**To do**
Everything from the line with "最新情報 (544, 96)" to the final line of the entries, both included, should be restated word for word; please omit the pictures.

Provided data Block Start

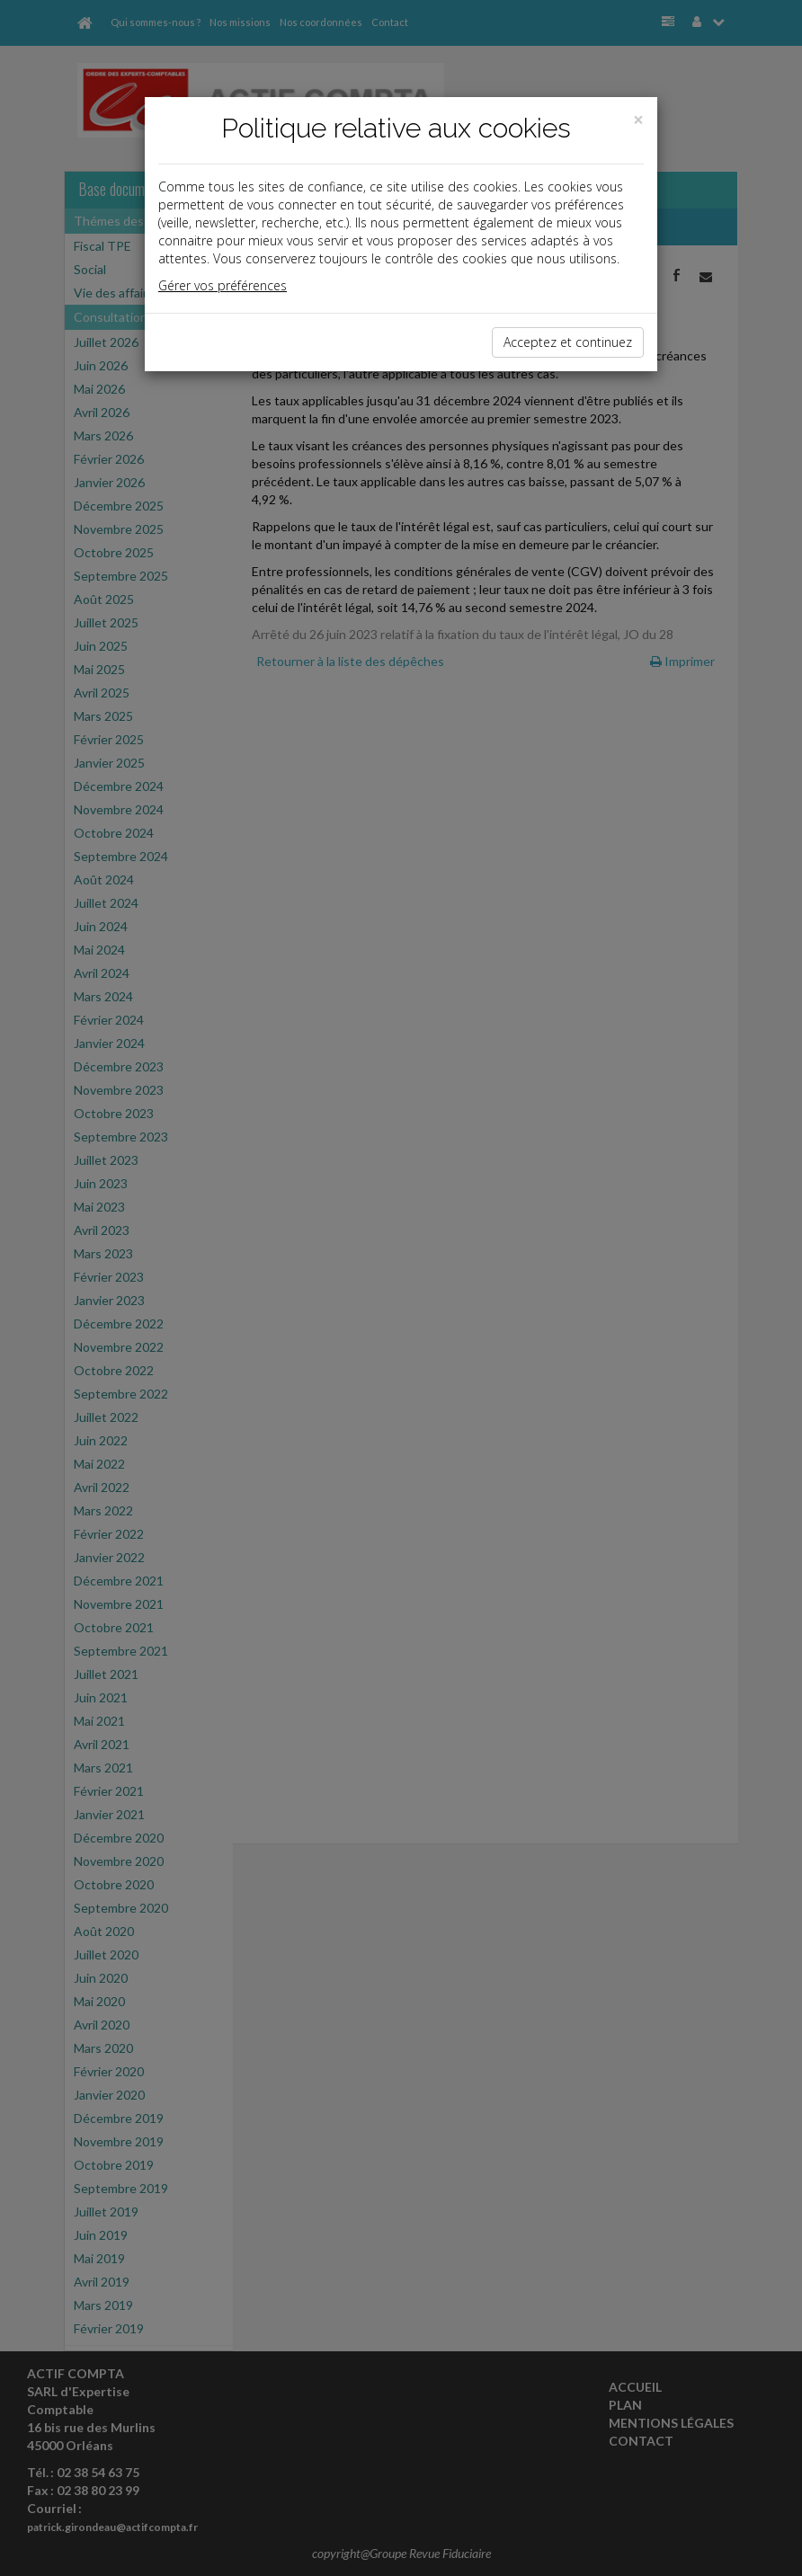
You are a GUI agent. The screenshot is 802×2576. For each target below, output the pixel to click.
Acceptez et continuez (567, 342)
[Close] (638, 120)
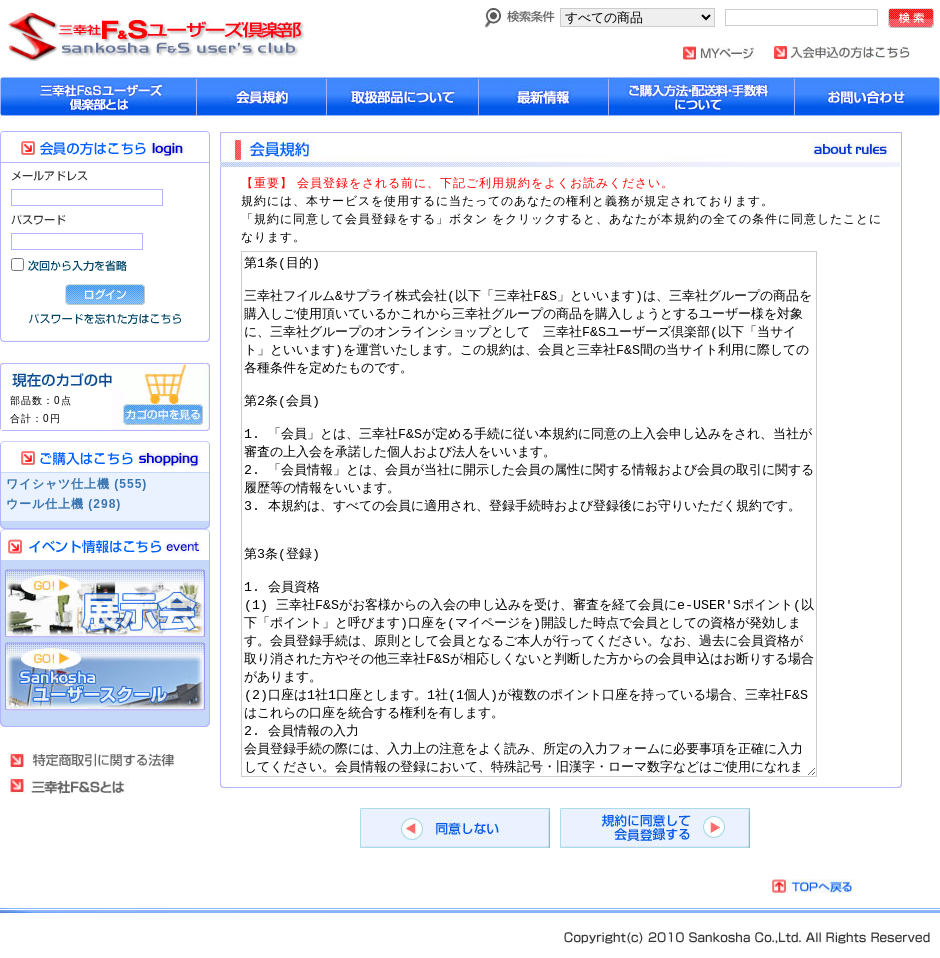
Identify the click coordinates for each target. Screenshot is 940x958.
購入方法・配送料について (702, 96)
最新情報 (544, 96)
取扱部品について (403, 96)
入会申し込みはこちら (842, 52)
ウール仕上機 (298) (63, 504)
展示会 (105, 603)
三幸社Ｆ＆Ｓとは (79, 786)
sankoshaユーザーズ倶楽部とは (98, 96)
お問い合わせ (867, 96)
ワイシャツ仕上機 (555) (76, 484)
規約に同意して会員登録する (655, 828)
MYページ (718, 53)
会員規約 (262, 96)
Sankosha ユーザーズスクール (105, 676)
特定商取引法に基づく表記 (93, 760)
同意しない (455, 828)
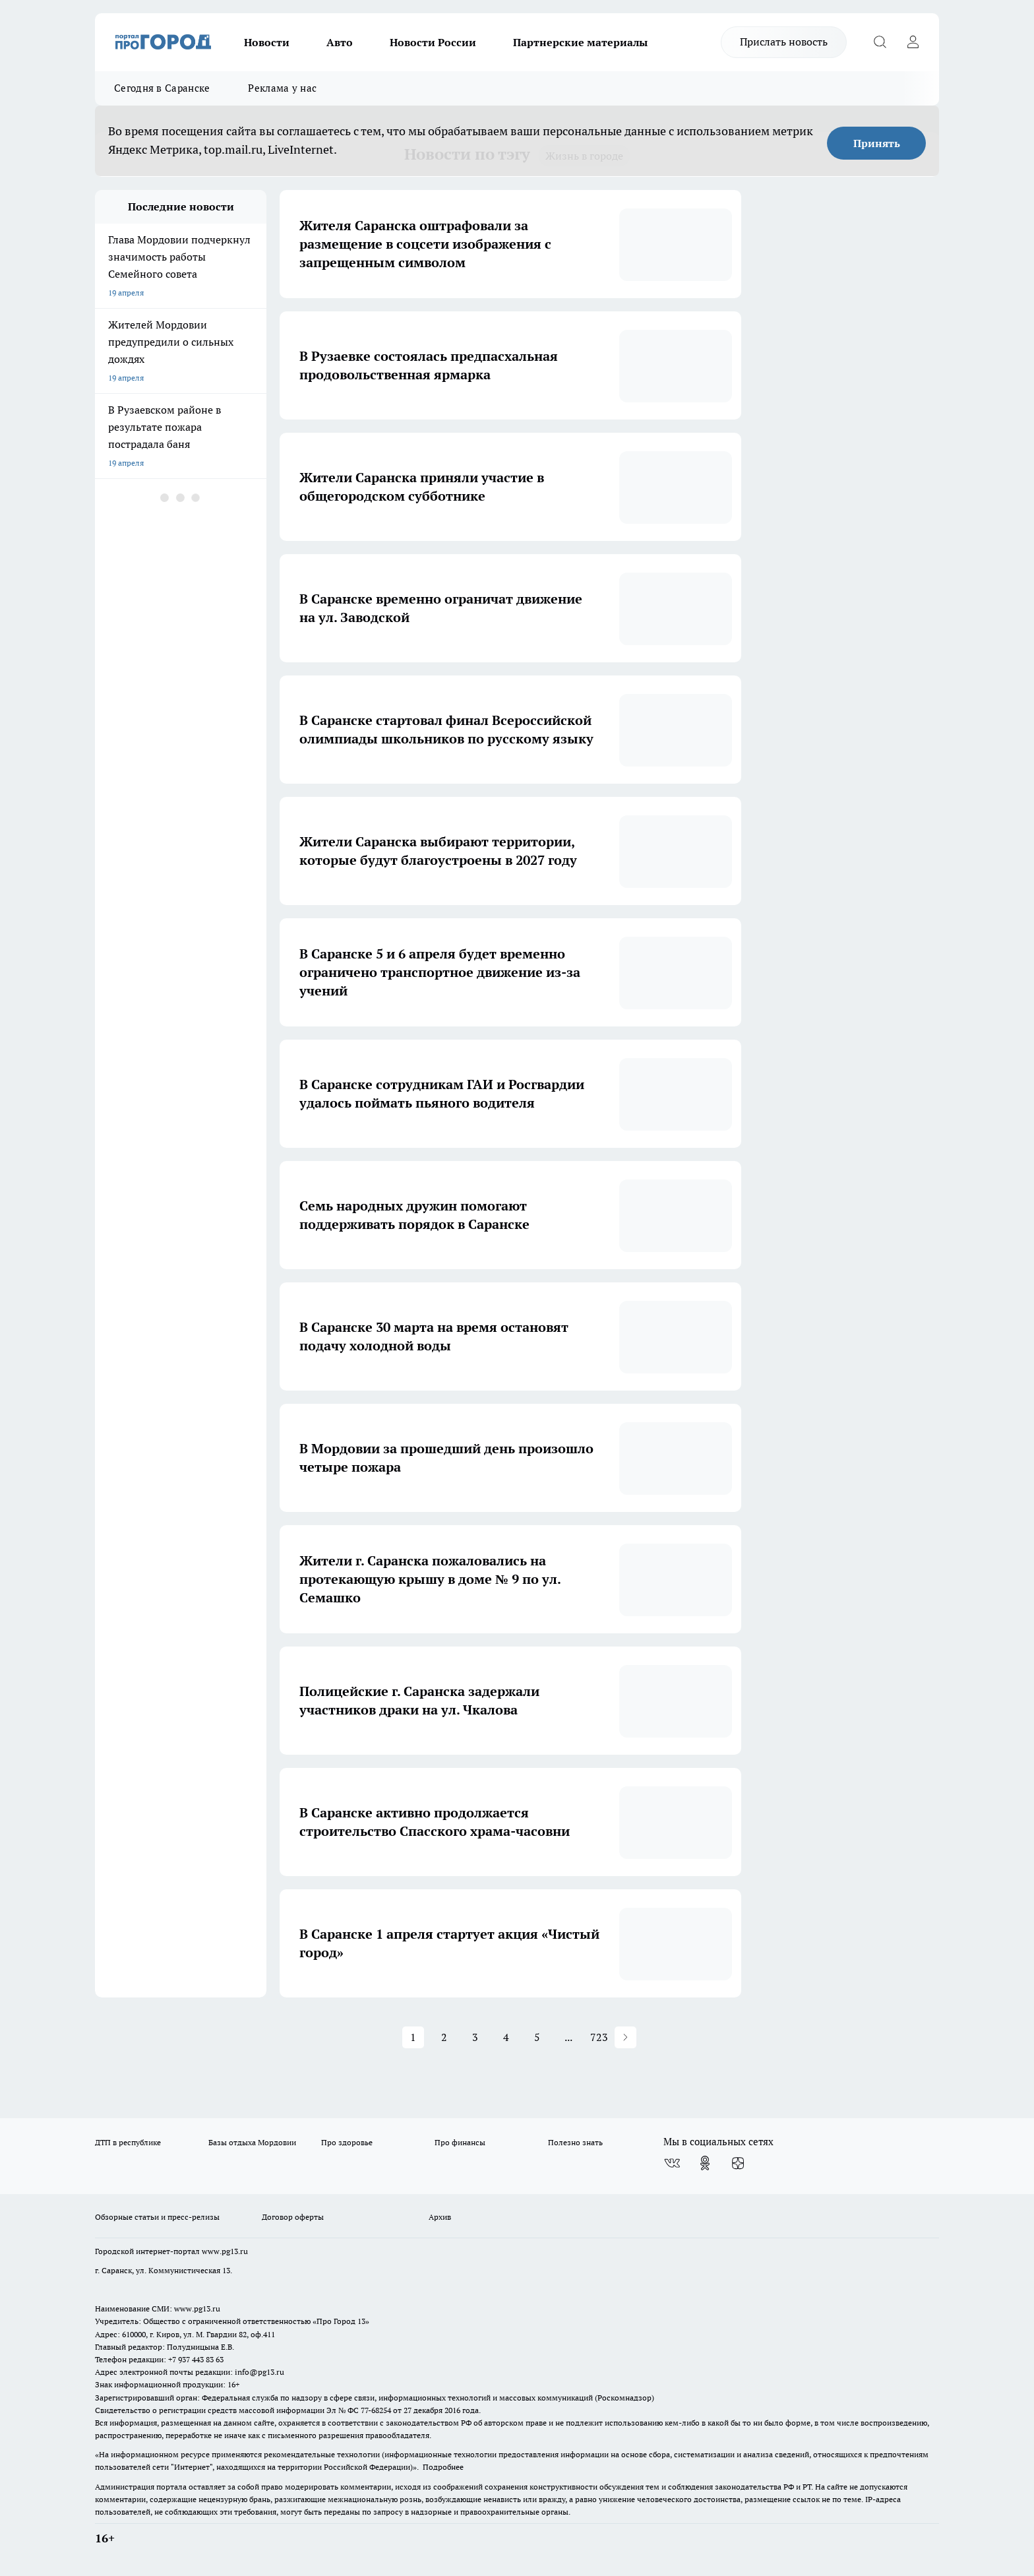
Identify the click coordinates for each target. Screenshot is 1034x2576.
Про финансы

Provided data Block End

**Result**
最新情報 (544, 96)
取扱部品について (403, 96)
入会申し込みはこちら (842, 52)
ウール仕上機 (298) (63, 504)
展示会 (105, 603)
三幸社Ｆ＆Ｓとは (79, 786)
sankoshaユーザーズ倶楽部とは (98, 96)
お問い合わせ (867, 96)
ワイシャツ仕上機 (555) (76, 484)
規約に同意して会員登録する (655, 828)
MYページ (718, 53)
会員規約 (262, 96)
Sankosha ユーザーズスクール (105, 676)
特定商取引法に基づく表記 (93, 760)
同意しない (455, 828)
Identify the click coordinates for each target. Screenshot is 1034x2576.
Про финансы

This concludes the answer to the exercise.